3X acceleration with HERMES
Excited that our paper on 3X HERMES acceleration was accepted at NeuroImage. Kim will be presenting it Thursday afternoon at ISMRM. See you there!
The paper is now online (pre-proof).
Editing Glutathione
Over the last year, we have been expanding our horizons to editing things that aren't GABA. Probably the next most popular editing target is glutathione (GSH), so I thought I'd post some thoughts about how to take a GABA scan and modify it to edit GSH.
Editing Frequencies
To address the most obvious change first, the editing-on frequency changes from 1.9 ppm for GABA to 4.56 ppm for GSH (based on shifts from Govindaraju et al.). The editing-off frequency is less critical, but putting it at 8 ppm seems safe.
Echo time
The least obvious issue to resolve is echo time, which we recently wrote a paper about (Chan et al. 2017, the subject of a recent MRM piece). To cut a long story short, it doesn't make a lot of difference whether you stick with medium-TE (~70 ms) or go longer (~120 ms), although the longer TE is slightly better (and certainly expected to be better). Longer TE also has secondary advantages, like accommodating longer more selective editing pulses or longer, higher-bandwidth refocusing pulses. But beware, some editing implementations e.g. the Siemens WIP, don't move the editing pulses when you increase TE, so it is impossible to edit well at longer TEs.
HERMES
Another important consideration, if you are planning a GSH editing study, is that it is now possible to edit GABA and GSH in the same scan without substantially impacting SNR (Saleh et al. 2016). So if you're planning to edit GSH, why not edit GABA too?
Alignment
Gannet performs post-processing frequency-and-phase correction of data to minimize subtraction artefacts due to motion and scanner drift.
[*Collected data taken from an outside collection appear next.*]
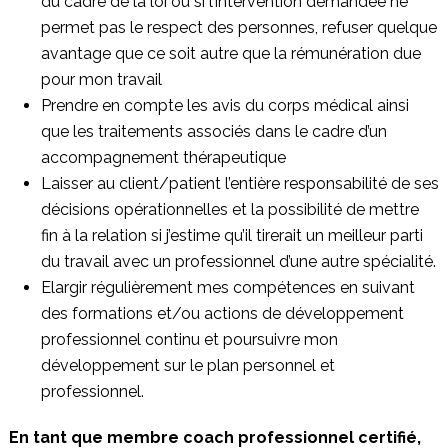
du cadre de la loi ou si l’intervention demandée ne
permet pas le respect des personnes, refuser quelque
avantage que ce soit autre que la rémunération due
pour mon travail
Prendre en compte les avis du corps médical ainsi
que les traitements associés dans le cadre d’un
accompagnement thérapeutique
Laisser au client/patient l’entière responsabilité de ses
décisions opérationnelles et la possibilité de mettre
fin à la relation si j’estime qu’il tirerait un meilleur parti
du travail avec un professionnel d’une autre spécialité.
Elargir régulièrement mes compétences en suivant
des formations et/ou actions de développement
professionnel continu et poursuivre mon
développement sur le plan personnel et
professionnel.
En tant que membre coach professionnel certifié,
For simple GSH editing, the 'NAA' alignment works pretty well. ('SpecReg' fails due to editing pulses impacting water). For HERMES, we have a new Gannet version in progress.
Hackathon Live Update Stream
455PM: A quick summary: We haven't come up with a method that makes things better. BUT, we have learned several important things:
1. NAA-based correction can do a lot to clean up the GSH-diff spectrum.
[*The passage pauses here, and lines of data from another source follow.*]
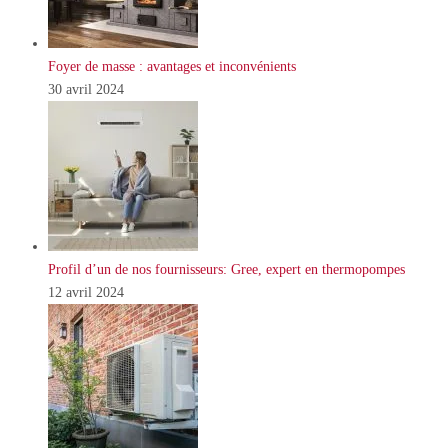
Foyer de masse : avantages et inconvénients
30 avril 2024
Profil d’un de nos fournisseurs: Gree, expert en thermopompes
12 avril 2024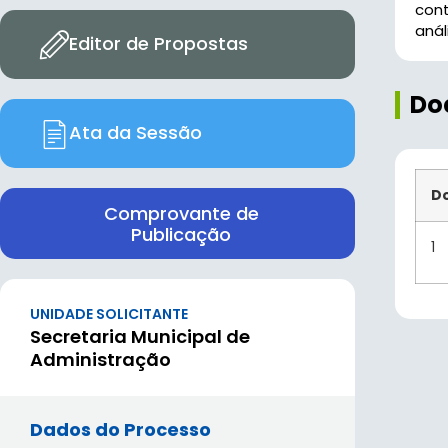
con
aná
Editor de Propostas
Do
Ata da Sessão
D
Comprovante de
Publicação
1
UNIDADE SOLICITANTE
Secretaria Municipal de
Administração
Dados do Processo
2. Metrics matter. By taken a mean 'quality score', we shot ourselves in the foot. We will reassess all data based on median, and maybe normalized by the group average SD subtraction artifacts, not within-subject...
255PM: Bumped out of the large conference room.
1239PM: In terms of actual progress. We have tested 6 methods. None of them do very well. Onwards and upwards!
1200PM: Pizza arrives as ably planned by Mark (picking up from the organizational travesty that was Nick's lunch arrangement).
933AM: Donutgate: the number of declared donuts doesn't match the number of eats donuts.
930AM: Donut scores: Georg 2 Nick 2 Richard 2 Ashley 1 Muhammad 0 Tao 1 Kim 1 Mark 1
922AM: Nick just left the room. Minus 70 Edden points.
920: Pretend to set up a live webcam feed.
905AM: Preliminary chat over. Repositories forked and coding has begun.
840AM: Skype to Jamie Near in Canada.
755AM: Room setup. Do we have enough extension leads?
730AM: Dunkin' Donuts stop for fuel.
559AM: I remembered to grab my charged-overnight laptop on the way out of the house. A good start.